Humans must enter the data, or rules, into the database because it doesn’t learn and needs data updates. Further, expert systems have no common sense or emotion and can’t explain the logic behind the decision.
Given the data inputted, healthcare professionals can utilize expert systems to assist in medical diagnoses. With the skin breakdown example above, an expert system can use the rules created for it to identify and treat pressure ulcers by stage.
Fuzzy logic uses unclear or vague data and provides flexibility in reasoning. Imprecise or uncertain information is used rather than true or false. It allows for shades of gray and partial truth.
An example of fuzzy logic is the weight of the data assigned to the many factors in diabetes management and treatment, such as pre-meal and post-meal blood sugar levels, grams of carbohydrate intake, and the patient’s level of insulin resistance.
Artificial Narrow Intelligence
Artificial narrow intelligence (ANI) has a narrower range of abilities. Examples include speech-to-text capabilities like Apple’s Siri, Amazon’s Alexa, and Microsoft’s Cortana.
In the medical field, ANI helps diagnose cancer and other diseases with extreme accuracy through human behavior, cognition, replication, and reasoning.
Generative AI (most commonly associated with ChatGPT) is a subset of deep learning that can create new artificial content or data. Large sets of data from books, academic journals, and the internet were entered into its system. With a prompt, it can produce new text or content. Generative AI can’t analyze data or think critically, though. Therefore, humans must judge the accuracy of the content it produces.
Timesaving benefits for the nursing field include automatic sentence completion. However, legal patient care documentation requires a nurse’s critical thinking ability to override AI suggestions or auto-completion when necessary.
Recommendations for Nurse Educators and AI
Research shows that the need for nurse educators to incorporate the various subsets of AI is valuable to enhancing and preparing nursing students for professional practice when used responsibly.

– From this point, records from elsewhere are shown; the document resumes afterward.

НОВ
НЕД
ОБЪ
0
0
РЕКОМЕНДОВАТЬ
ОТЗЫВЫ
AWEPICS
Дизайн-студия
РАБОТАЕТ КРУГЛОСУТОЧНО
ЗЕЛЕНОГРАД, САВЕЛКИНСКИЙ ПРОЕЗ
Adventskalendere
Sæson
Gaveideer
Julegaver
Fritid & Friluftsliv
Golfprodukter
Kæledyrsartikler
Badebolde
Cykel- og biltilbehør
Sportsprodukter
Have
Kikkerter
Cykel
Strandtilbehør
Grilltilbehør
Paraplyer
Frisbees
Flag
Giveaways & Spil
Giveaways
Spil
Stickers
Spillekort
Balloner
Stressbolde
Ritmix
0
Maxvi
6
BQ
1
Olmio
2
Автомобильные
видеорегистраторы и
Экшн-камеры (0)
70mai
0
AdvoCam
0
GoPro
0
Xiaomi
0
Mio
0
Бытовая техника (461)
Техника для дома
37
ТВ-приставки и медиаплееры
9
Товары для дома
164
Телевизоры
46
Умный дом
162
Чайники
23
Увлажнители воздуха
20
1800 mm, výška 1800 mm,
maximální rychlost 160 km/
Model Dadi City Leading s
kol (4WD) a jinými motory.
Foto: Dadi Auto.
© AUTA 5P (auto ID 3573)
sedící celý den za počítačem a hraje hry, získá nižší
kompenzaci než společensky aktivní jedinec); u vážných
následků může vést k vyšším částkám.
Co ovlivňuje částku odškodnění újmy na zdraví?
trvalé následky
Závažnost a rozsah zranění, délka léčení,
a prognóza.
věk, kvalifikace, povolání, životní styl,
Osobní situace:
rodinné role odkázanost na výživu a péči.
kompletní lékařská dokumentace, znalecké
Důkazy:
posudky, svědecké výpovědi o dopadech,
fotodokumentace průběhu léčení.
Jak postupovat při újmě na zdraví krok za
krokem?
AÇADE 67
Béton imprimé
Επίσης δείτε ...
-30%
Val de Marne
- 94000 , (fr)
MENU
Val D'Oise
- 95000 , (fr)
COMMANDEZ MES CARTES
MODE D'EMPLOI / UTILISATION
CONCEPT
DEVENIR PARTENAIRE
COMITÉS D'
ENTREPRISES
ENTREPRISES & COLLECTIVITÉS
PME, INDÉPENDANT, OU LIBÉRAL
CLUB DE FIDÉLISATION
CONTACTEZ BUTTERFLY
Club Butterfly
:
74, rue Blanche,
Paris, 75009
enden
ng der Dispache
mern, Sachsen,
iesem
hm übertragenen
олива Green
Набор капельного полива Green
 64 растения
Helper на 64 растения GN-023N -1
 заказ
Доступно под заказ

However, nurse educators may correlate AI technology with its potential for academic dishonesty rather than its educational advantages (for example, using ChatCPT to write essays). A thorough understanding of AI and its usage can significantly enhance the future of student learning.

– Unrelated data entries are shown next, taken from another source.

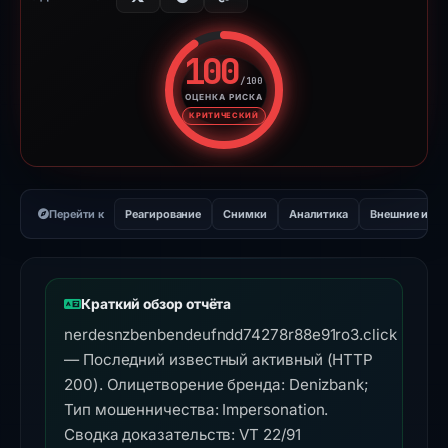
100
/100
ОЦЕНКА РИСКА
Оценка риска: 100 из 100. У
КРИТИЧЕСКИЙ
Перейти к
Реагирование
Снимки
Аналитика
Внешние инс
Краткий обзор отчёта
nerdesnzbenbendeufndd74278r88e91ro3.click
— Последний известный активный (HTTP
200). Олицетворение бренда: Denizbank;
Тип мошенничества: Impersonation.
Сводка доказательств: VT 22/91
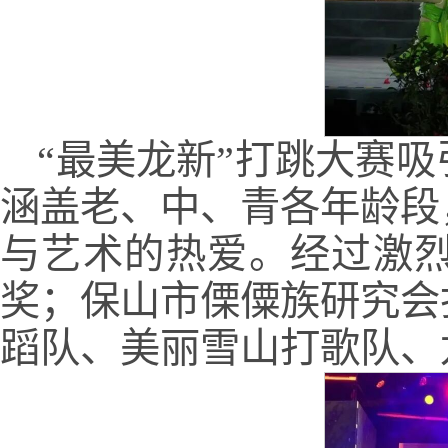
“最美龙新”打跳大赛
涵盖老、中、青各年龄段
与艺术的热爱。经过激
奖；保山市傈僳族研究会
蹈队、美丽雪山打歌队、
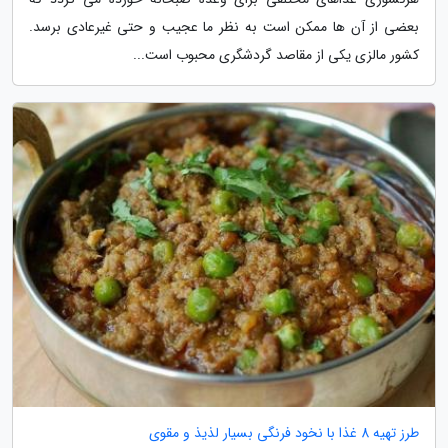
بعضی از آن ها ممکن است به نظر ما عجیب و حتی غیرعادی برسد.
کشور مالزی یکی از مقاصد گردشگری محبوب است...
طرز تهیه 8 غذا با نخود فرنگی بسیار لذیذ و مقوی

There are many opportunities for AI to enhance learning, according to a 2023 article. Chatbots can help individualize students’ training and prepare them for tests with question-and-answer sessions. Human simulators can respond verbally and physically to verbal prompts, including answering questions and moaning in pain. Avatars can answer questions in real time to help them think critically and reason to find solutions. AI also powers telehealth and remote monitoring of patients. What was once time-consuming documentation can be reduced through the power of AI.

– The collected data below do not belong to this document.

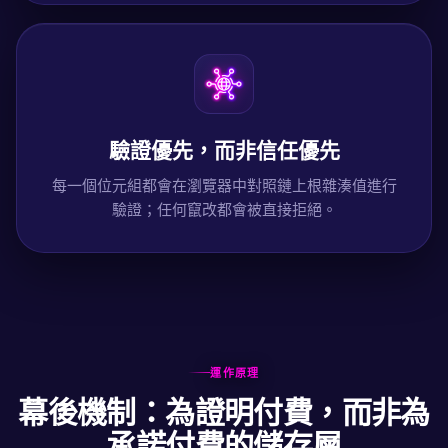
驗證優先，而非信任優先
每一個位元組都會在瀏覽器中對照鏈上根雜湊值進行
驗證；任何竄改都會被直接拒絕。
運作原理
幕後機制：為證明付費，而非為
承諾付費的儲存層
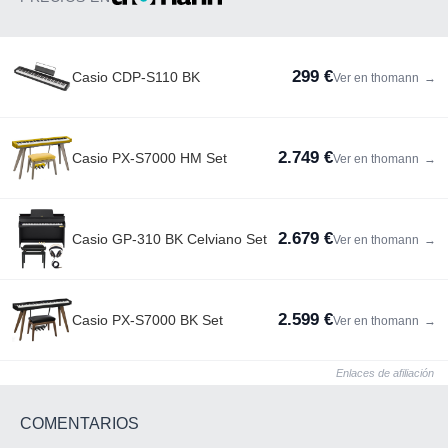
299 €
Casio CDP-S110 BK
Ver en thomann
→
2.749 €
Casio PX-S7000 HM Set
Ver en thomann
→
2.679 €
Casio GP-310 BK Celviano Set
Ver en thomann
→
2.599 €
Casio PX-S7000 BK Set
Ver en thomann
→
Enlaces de afiliación
COMENTARIOS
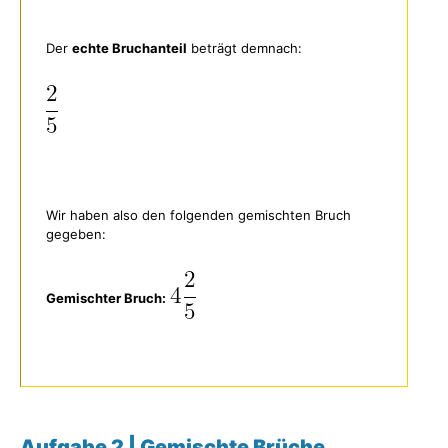
Der
echte Bruchanteil
beträgt demnach:
Wir haben also den folgenden gemischten Bruch
gegeben:
Gemischter Bruch:
Aufgabe 2 | Gemischte Brüche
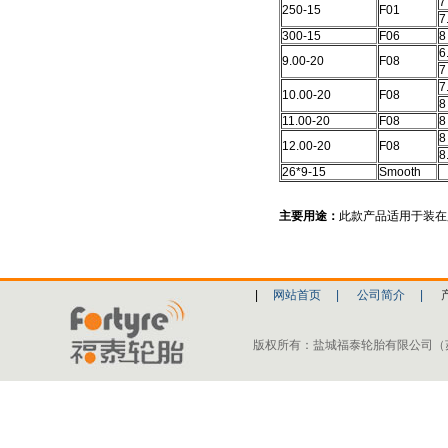
7
250-15
F01
7
300-15
F06
8
6
9.00-20
F08
7
7
10.00-20
F08
8
11.00-20
F08
8
8
12.00-20
F08
8
26*9-15
Smooth
主要用途：
此款产品适用于装在
|
网站首页
|
公司简介
|
版权所有：盐城福泰轮胎有限公司（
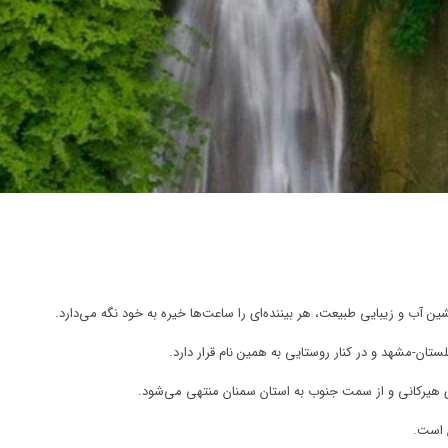
ین آب و زیبایی طبیعت، هر بیننده‌ای را ساعت‌ها خیره به خود نگه ‌می‌دارد.
 هیرکانی و از سمت جنوب به استان سمنان منتهی می‌شود.
ن است.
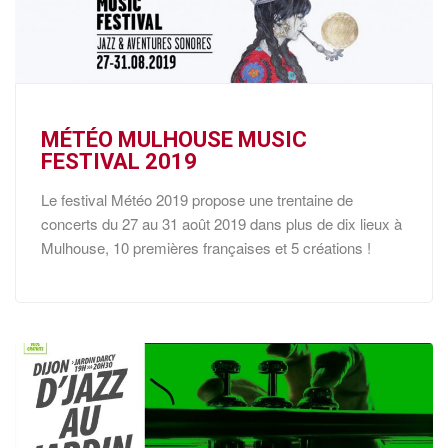
MÉTÉO MULHOUSE MUSIC
FESTIVAL 2019
Le festival Météo 2019 propose une trentaine de
concerts du 27 au 31 août 2019 dans plus de dix lieux à
Mulhouse, 10 premières françaises et 5 créations !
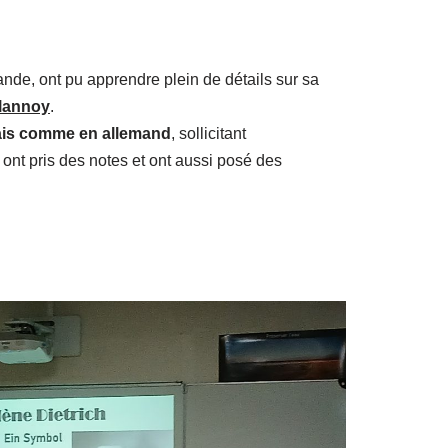
ande, ont pu apprendre plein de détails sur sa
lannoy
.
ais comme en allemand
, sollicitant
s ont pris des notes et ont aussi posé des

Nurses are taught to exercise critical thinking skills. The ability to understand and utilize AI has the advantage of maximizing and safely implementing advanced patient care. Continued research is necessary to create best practices for nurse educators to use AI by nurses legally and ethically.
In their paper, Schneidereith and Thibault called for nurse educators to “understand the basics of AI, judge the appropriateness of integration, and recognize opportunities to embrace future application.”
She also emphasized that “nurses should be involved in the development of patient care technology to help ensure usability and accurate reflections of clinical reality.”
“We have a duty to understand the basics of AI, to judge the appropriateness of integration, and to recognize opportunities to embrace future applications,” they concluded. “It is our role to sift through the hype and hand-wringing and to understand, in short order, the applications of AI to the nursing profession.”